Transcribed page contents
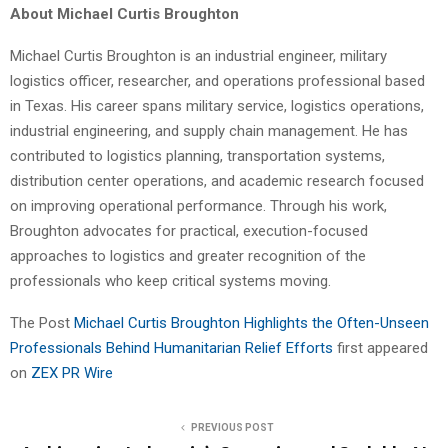
About Michael Curtis Broughton
Michael Curtis Broughton is an industrial engineer, military
logistics officer, researcher, and operations professional based
in Texas. His career spans military service, logistics operations,
industrial engineering, and supply chain management. He has
contributed to logistics planning, transportation systems,
distribution center operations, and academic research focused
on improving operational performance. Through his work,
Broughton advocates for practical, execution-focused
approaches to logistics and greater recognition of the
professionals who keep critical systems moving.
The Post
Michael Curtis Broughton Highlights the Often-Unseen
Professionals Behind Humanitarian Relief Efforts
first appeared
on
ZEX PR Wire
PREVIOUS POST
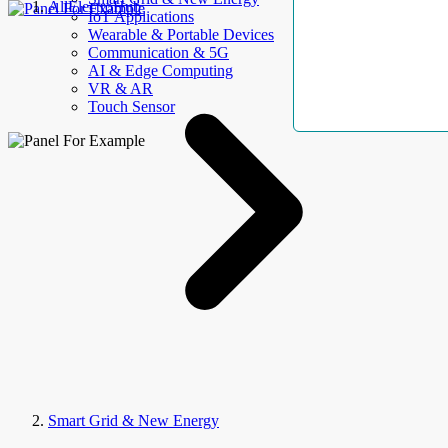
AllElectroHub
IoT Applications
Wearable & Portable Devices
Communication & 5G
AI & Edge Computing
VR & AR
Touch Sensor
Smart Grid & New Energy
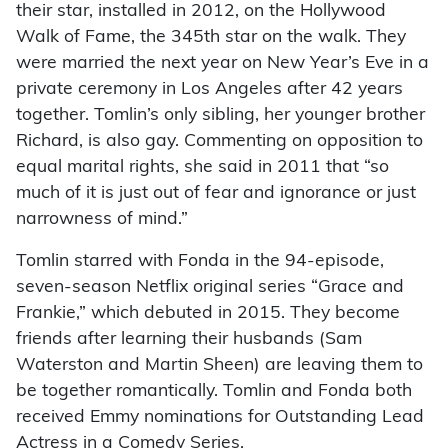
their star, installed in 2012, on the Hollywood
Walk of Fame, the 345th star on the walk. They
were married the next year on New Year’s Eve in a
private ceremony in Los Angeles after 42 years
together. Tomlin’s only sibling, her younger brother
Richard, is also gay. Commenting on opposition to
equal marital rights, she said in 2011 that “so
much of it is just out of fear and ignorance or just
narrowness of mind.”
Tomlin starred with Fonda in the 94-episode,
seven-season Netflix original series “Grace and
Frankie,” which debuted in 2015. They become
friends after learning their husbands (Sam
Waterston and Martin Sheen) are leaving them to
be together romantically. Tomlin and Fonda both
received Emmy nominations for Outstanding Lead
Actress in a Comedy Series.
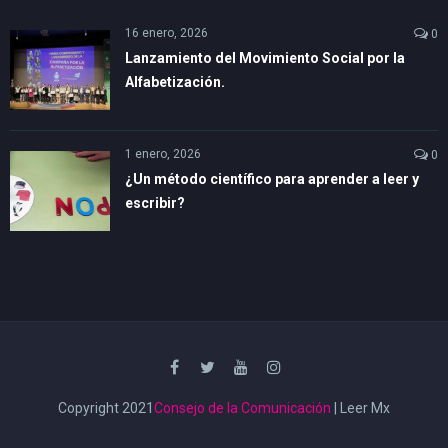
16 enero, 2026
0
Lanzamiento del Movimiento Social por la
Alfabetización.
1 enero, 2026
0
¿Un método científico para aprender a leer y
escribir?
Copyright 2021
Consejo de la Comunicación
| Leer Mx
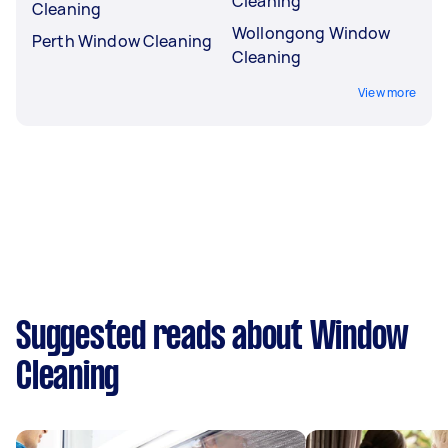
Cleaning
Cleaning
Wollongong Window
Perth Window Cleaning
Cleaning
View more
Suggested reads about Window
Cleaning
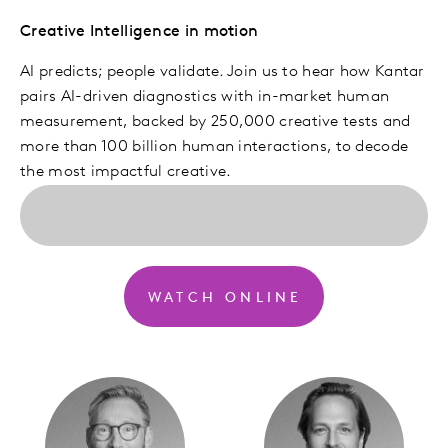
Creative Intelligence in motion
AI predicts; people validate. Join us to hear how Kantar
pairs AI-driven diagnostics with in-market human
measurement, backed by 250,000 creative tests and
more than 100 billion human interactions, to decode
the most impactful creative.
WATCH ONLINE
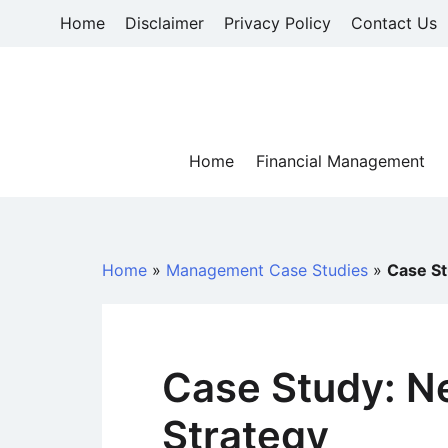
Skip
Home
Disclaimer
Privacy Policy
Contact Us
to
content
Home
Financial Management
Home
»
Management Case Studies
»
Case St
Case Study: Ne
Strategy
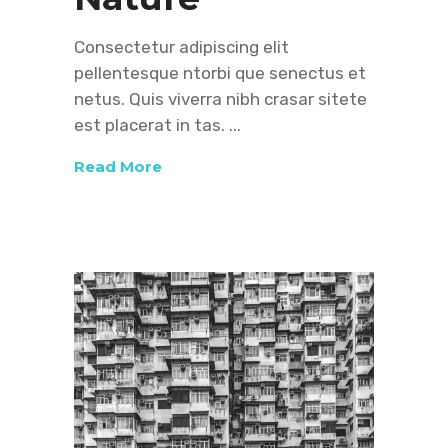
Consectetur adipiscing elit
pellentesque ntorbi que senectus et
netus. Quis viverra nibh crasar sitete
est placerat in tas.
Read More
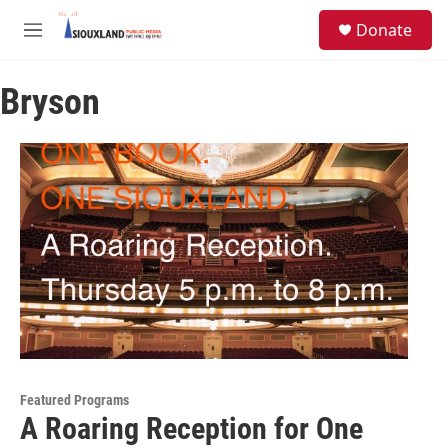
Skip to main content
S
Donate
e
M
a
e
r
n
c
Bryson
u
h
u
e
r
y
Featured Programs
A Roaring Reception for One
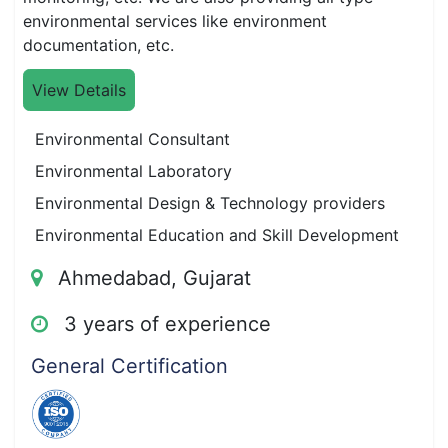
environmental services like environment
documentation, etc.
View Details
Environmental Consultant
Environmental Laboratory
Environmental Design & Technology providers
Environmental Education and Skill Development
Ahmedabad, Gujarat
3 years of experience
General Certification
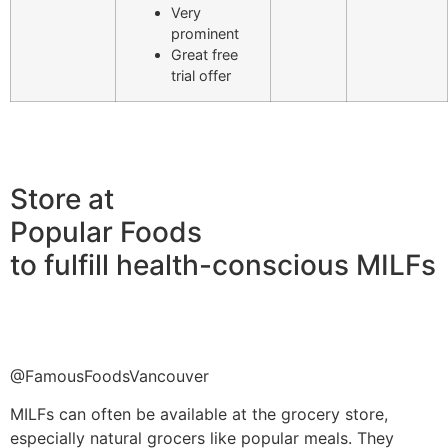
Very
prominent
Great free
trial offer
Store at
Popular Foods
to fulfill health-conscious MILFs
@FamousFoodsVancouver
MILFs can often be available at the grocery store,
especially natural grocers like popular meals. They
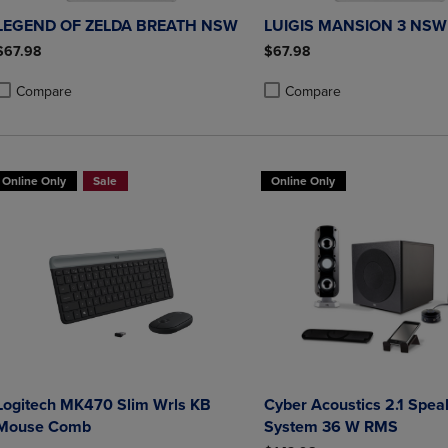
LEGEND OF ZELDA BREATH NSW
LUIGIS MANSION 3 NSW
$67.98
$67.98
Compare
Compare
roduct added, Select 2 to 4 Products to Compare, Items added for compa
roduct removed, Select 2 to 4 Products to Compare, Items added for co
Product added, Select 2 to 4 
Product removed, Select 2 to
Online Only
Sale
Online Only
Logitech MK470 Slim Wrls KB
Cyber Acoustics 2.1 Speaker
Mouse Comb
System 36 W RMS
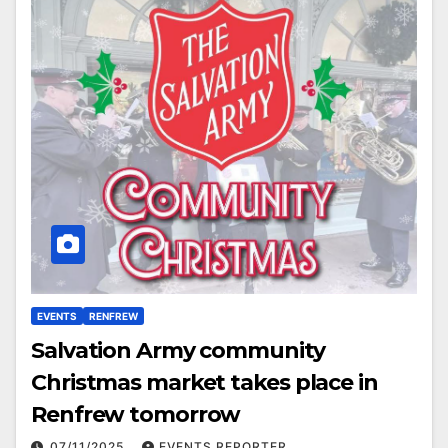
EVENTS
RENFREW
Salvation Army community
Christmas market takes place in
Renfrew tomorrow
07/11/2025
EVENTS REPORTER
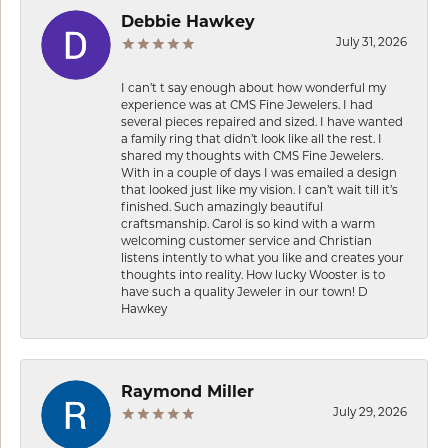
Debbie Hawkey
July 31, 2026
I can’t t say enough about how wonderful my
experience was at CMS Fine Jewelers. I had
several pieces repaired and sized. I have wanted
a family ring that didn’t look like all the rest. I
shared my thoughts with CMS Fine Jewelers.
With in a couple of days I was emailed a design
that looked just like my vision. I can’t wait till it’s
finished. Such amazingly beautiful
craftsmanship. Carol is so kind with a warm
welcoming customer service and Christian
listens intently to what you like and creates your
thoughts into reality. How lucky Wooster is to
have such a quality Jeweler in our town! D
Hawkey
Raymond Miller
July 29, 2026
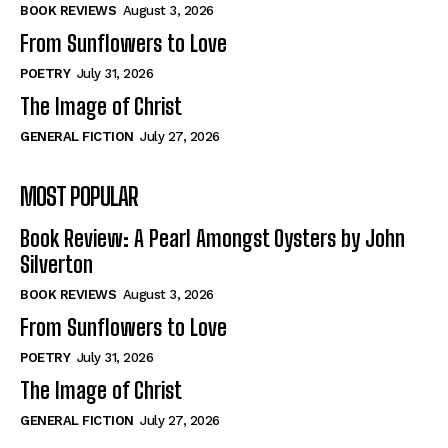
Self-Help
Self-Help
BOOK REVIEWS
August 3, 2026
View All
View All
From Sunflowers to Love
POETRY
July 31, 2026
The Image of Christ
Historical
Historical
GENERAL FICTION
July 27, 2026
View All
View All
MOST POPULAR
The Image of Christ
The Image of Christ
Eastbourne’s World Cup Heroes
Eastbourne’s World Cup Heroes
Book Review: A Pearl Amongst Oysters by John
Tales From Our Nationhood
Tales From Our Nationhood
Silverton
BOOK REVIEWS
August 3, 2026
How to
How to
From Sunflowers to Love
View All
View All
POETRY
July 31, 2026
The Image of Christ
GENERAL FICTION
July 27, 2026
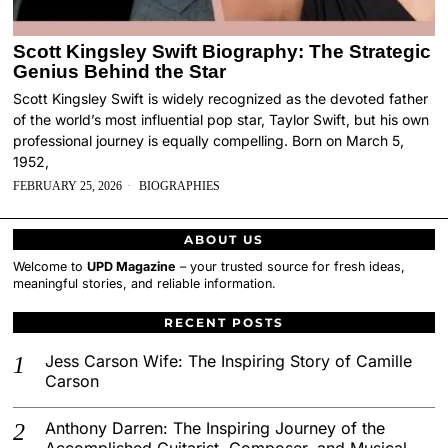
Scott Kingsley Swift Biography: The Strategic
Genius Behind the Star
Scott Kingsley Swift is widely recognized as the devoted father
of the world’s most influential pop star, Taylor Swift, but his own
professional journey is equally compelling. Born on March 5,
1952,
FEBRUARY 25, 2026
BIOGRAPHIES
ABOUT US
Welcome to
UPD Magazine
– your trusted source for fresh ideas,
meaningful stories, and reliable information.
RECENT POSTS
Jess Carson Wife: The Inspiring Story of Camille
Carson
Anthony Darren: The Inspiring Journey of the
Accomplished Guitarist, Composer, and Musical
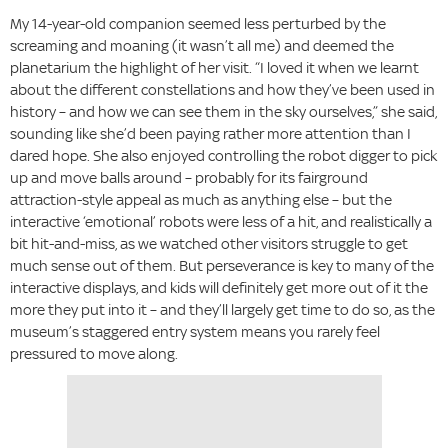
My 14-year-old companion seemed less perturbed by the
screaming and moaning (it wasn’t all me) and deemed the
planetarium the highlight of her visit. “I loved it when we learnt
about the different constellations and how they’ve been used in
history – and how we can see them in the sky ourselves,” she said,
sounding like she’d been paying rather more attention than I
dared hope. She also enjoyed controlling the robot digger to pick
up and move balls around – probably for its fairground
attraction-style appeal as much as anything else – but the
interactive ‘emotional’ robots were less of a hit, and realistically a
bit hit-and-miss, as we watched other visitors struggle to get
much sense out of them. But perseverance is key to many of the
interactive displays, and kids will definitely get more out of it the
more they put into it – and they’ll largely get time to do so, as the
museum’s staggered entry system means you rarely feel
pressured to move along.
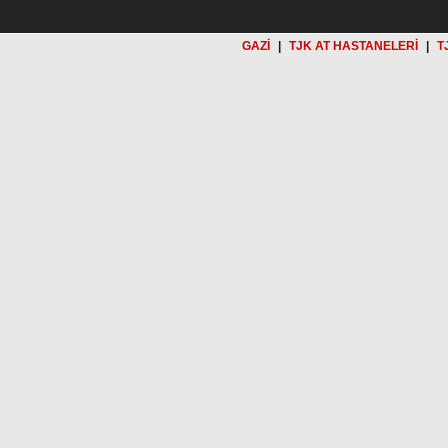
GAZİ
|
TJK AT HASTANELERİ
|
T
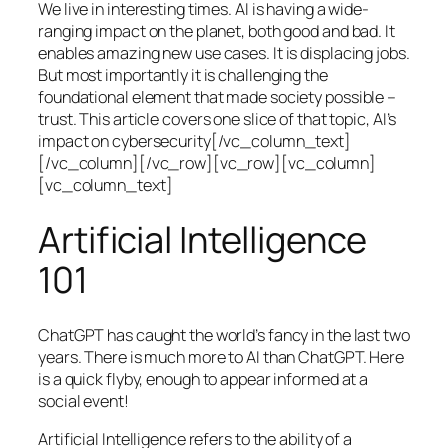
We live in interesting times. AI is having a wide-
ranging impact on the planet, both good and bad. It
enables amazing new use cases. It is displacing jobs.
But most importantly it is challenging the
foundational element that made society possible –
trust. This article covers one slice of that topic, AI’s
impact on cybersecurity[/vc_column_text]
[/vc_column][/vc_row][vc_row][vc_column]
[vc_column_text]
Artificial Intelligence
101
ChatGPT has caught the world’s fancy in the last two
years. There is much more to AI than ChatGPT. Here
is a quick flyby, enough to appear informed at a
social event!
Artificial Intelligence refers to the ability of a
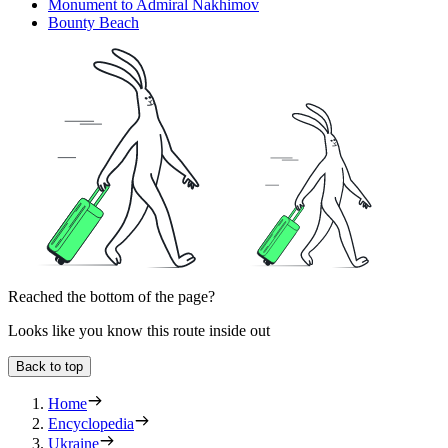
Monument to Admiral Nakhimov
Bounty Beach
Reached the bottom of the page?
Looks like you know this route inside out
Back to top
Home
Encyclopedia
Ukraine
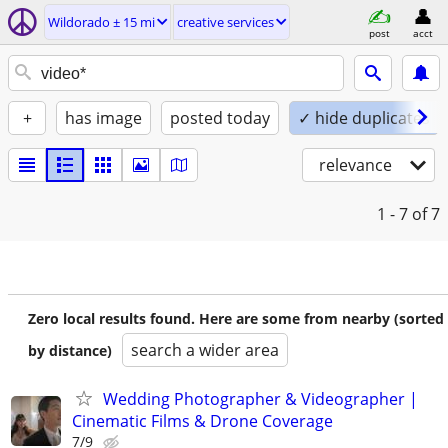
Wildorado ± 15 mi
creative services
post
acct
+
has image
posted today
✓ hide duplicates
relevance
1 - 7
of 7
Zero local results found. Here are some from nearby (sorted
search a wider area
by distance)
Wedding Photographer & Videographer |
Cinematic Films & Drone Coverage
7/9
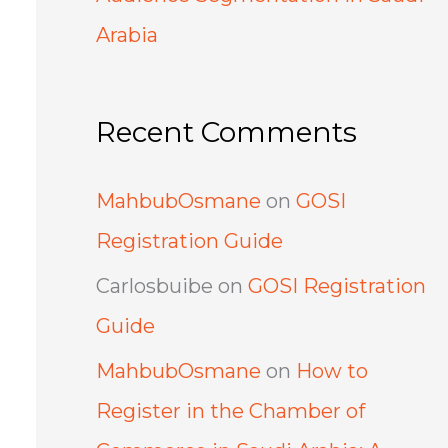
Arabia
Recent Comments
MahbubOsmane
on
GOSI
Registration Guide
Carlosbuibe
on
GOSI Registration
Guide
MahbubOsmane
on
How to
Register in the Chamber of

TASK REQUIREMENTS:
A picture-free version of all the records, repeated exactly, is what to return.

RESPONSE AREA:
About Michael Curtis Broughton
Michael Curtis Broughton is an industrial engineer, military
logistics officer, researcher, and operations professional based
in Texas. His career spans military service, logistics operations,
industrial engineering, and supply chain management. He has
contributed to logistics planning, transportation systems,
distribution center operations, and academic research focused
on improving operational performance. Through his work,
Broughton advocates for practical, execution-focused
approaches to logistics and greater recognition of the
professionals who keep critical systems moving.
The Post
Michael Curtis Broughton Highlights the Often-Unseen
Professionals Behind Humanitarian Relief Efforts
first appeared
on
ZEX PR Wire
PREVIOUS POST
AllElectroHub
IoT Applications
Wearable & Portable Devices
Communication & 5G
AI & Edge Computing
VR & AR
Touch Sensor
Smart Grid & New Energy
their star, installed in 2012, on the Hollywood
Walk of Fame, the 345th star on the walk. They
were married the next year on New Year’s Eve in a
private ceremony in Los Angeles after 42 years
together. Tomlin’s only sibling, her younger brother
Richard, is also gay. Commenting on opposition to
equal marital rights, she said in 2011 that “so
much of it is just out of fear and ignorance or just
narrowness of mind.”
Tomlin starred with Fonda in the 94-episode,
seven-season Netflix original series “Grace and
Frankie,” which debuted in 2015. They become
friends after learning their husbands (Sam
Waterston and Martin Sheen) are leaving them to
be together romantically. Tomlin and Fonda both
received Emmy nominations for Outstanding Lead
Actress in a Comedy Series.
16 enero, 2026
0
Lanzamiento del Movimiento Social por la
Alfabetización.
1 enero, 2026
0
¿Un método científico para aprender a leer y
escribir?
Copyright 2021
Consejo de la Comunicación
| Leer Mx
Cleaning
Cleaning
Wollongong Window
Perth Window Cleaning
Cleaning
View more
Suggested reads about Window
Cleaning
Creative Intelligence in motion
AI predicts; people validate. Join us to hear how Kantar
pairs AI-driven diagnostics with in-market human
measurement, backed by 250,000 creative tests and
more than 100 billion human interactions, to decode
the most impactful creative.
WATCH ONLINE
Skip
Home
Disclaimer
Privacy Policy
Contact Us
to
content
Home
Financial Management
Home
»
Management Case Studies
»
Case St
Case Study: Ne
Strategy
Consectetur adipiscing elit
pellentesque ntorbi que senectus et
netus. Quis viverra nibh crasar sitete
est placerat in tas.
Read More
Skip to main content
S
Donate
e
M
a
e
r
n
c
Bryson
u
h
u
e
r
y
Featured Programs
A Roaring Reception for One
environmental services like environment
documentation, etc.
View Details
Environmental Consultant
Environmental Laboratory
Environmental Design & Technology providers
Environmental Education and Skill Development
Ahmedabad, Gujarat
3 years of experience
General Certification
Very
prominent
Great free
trial offer
Store at
Popular Foods
to fulfill health-conscious MILFs
@FamousFoodsVancouver
MILFs can often be available at the grocery store,
especially natural grocers like popular meals. They
LEGEND OF ZELDA BREATH NSW
LUIGIS MANSION 3 NSW
$67.98
$67.98
Compare
Compare
roduct added, Select 2 to 4 Products to Compare, Items added for compa
roduct removed, Select 2 to 4 Products to Compare, Items added for co
Product added, Select 2 to 4 
Product removed, Select 2 to
Online Only
Sale
Online Only
Logitech MK470 Slim Wrls KB
Cyber Acoustics 2.1 Speaker
Mouse Comb
System 36 W RMS
EVENTS
RENFREW
Salvation Army community
Christmas market takes place in
Renfrew tomorrow
07/11/2025
EVENTS REPORTER
Debbie Hawkey
July 31, 2026
I can’t t say enough about how wonderful my
experience was at CMS Fine Jewelers. I had
several pieces repaired and sized. I have wanted
a family ring that didn’t look like all the rest. I
shared my thoughts with CMS Fine Jewelers.
With in a couple of days I was emailed a design
that looked just like my vision. I can’t wait till it’s
finished. Such amazingly beautiful
craftsmanship. Carol is so kind with a warm
welcoming customer service and Christian
listens intently to what you like and creates your
thoughts into reality. How lucky Wooster is to
have such a quality Jeweler in our town! D
Hawkey
Raymond Miller
July 29, 2026
Self-Help
Self-Help
BOOK REVIEWS
August 3, 2026
View All
View All
From Sunflowers to Love
POETRY
July 31, 2026
The Image of Christ
Historical
Historical
GENERAL FICTION
July 27, 2026
View All
View All
MOST POPULAR
The Image of Christ
The Image of Christ
Eastbourne’s World Cup Heroes
Eastbourne’s World Cup Heroes
Book Review: A Pearl Amongst Oysters by John
Tales From Our Nationhood
Tales From Our Nationhood
Silverton
BOOK REVIEWS
August 3, 2026
How to
How to
From Sunflowers to Love
View All
View All
POETRY
July 31, 2026
The Image of Christ
GENERAL FICTION
July 27, 2026
Scott Kingsley Swift Biography: The Strategic
Genius Behind the Star
Scott Kingsley Swift is widely recognized as the devoted father
of the world’s most influential pop star, Taylor Swift, but his own
professional journey is equally compelling. Born on March 5,
1952,
FEBRUARY 25, 2026
BIOGRAPHIES
ABOUT US
Welcome to
UPD Magazine
– your trusted source for fresh ideas,
meaningful stories, and reliable information.
RECENT POSTS
Jess Carson Wife: The Inspiring Story of Camille
Carson
Anthony Darren: The Inspiring Journey of the
Accomplished Guitarist, Composer, and Musical
My 14-year-old companion seemed less perturbed by the
screaming and moaning (it wasn’t all me) and deemed the
planetarium the highlight of her visit. “I loved it when we learnt
about the different constellations and how they’ve been used in
history – and how we can see them in the sky ourselves,” she said,
sounding like she’d been paying rather more attention than I
dared hope. She also enjoyed controlling the robot digger to pick
up and move balls around – probably for its fairground
attraction-style appeal as much as anything else – but the
interactive ‘emotional’ robots were less of a hit, and realistically a
bit hit-and-miss, as we watched other visitors struggle to get
much sense out of them. But perseverance is key to many of the
interactive displays, and kids will definitely get more out of it the
more they put into it – and they’ll largely get time to do so, as the
museum’s staggered entry system means you rarely feel
pressured to move along.
GAZİ
|
TJK AT HASTANELERİ
|
T
We live in interesting times. AI is having a wide-
ranging impact on the planet, both good and bad. It
enables amazing new use cases. It is displacing jobs.
But most importantly it is challenging the
foundational element that made society possible –
trust. This article covers one slice of that topic, AI’s
impact on cybersecurity[/vc_column_text]
[/vc_column][/vc_row][vc_row][vc_column]
[vc_column_text]
Artificial Intelligence
101
ChatGPT has caught the world’s fancy in the last two
years. There is much more to AI than ChatGPT. Here
is a quick flyby, enough to appear informed at a
social event!
Artificial Intelligence refers to the ability of a
Monument to Admiral Nakhimov
Bounty Beach
Reached the bottom of the page?
Looks like you know this route inside out
Back to top
Home
Encyclopedia
Ukraine
Wildorado ± 15 mi
creative services
post
acct
+
has image
posted today
✓ hide duplicates
relevance
1 - 7
of 7
Zero local results found. Here are some from nearby (sorted
search a wider area
by distance)
Wedding Photographer & Videographer |
Cinematic Films & Drone Coverage
7/9
Arabia
Recent Comments
MahbubOsmane
on
GOSI
Registration Guide
Carlosbuibe
on
GOSI Registration
Guide
MahbubOsmane
on
How to
Register in the Chamber of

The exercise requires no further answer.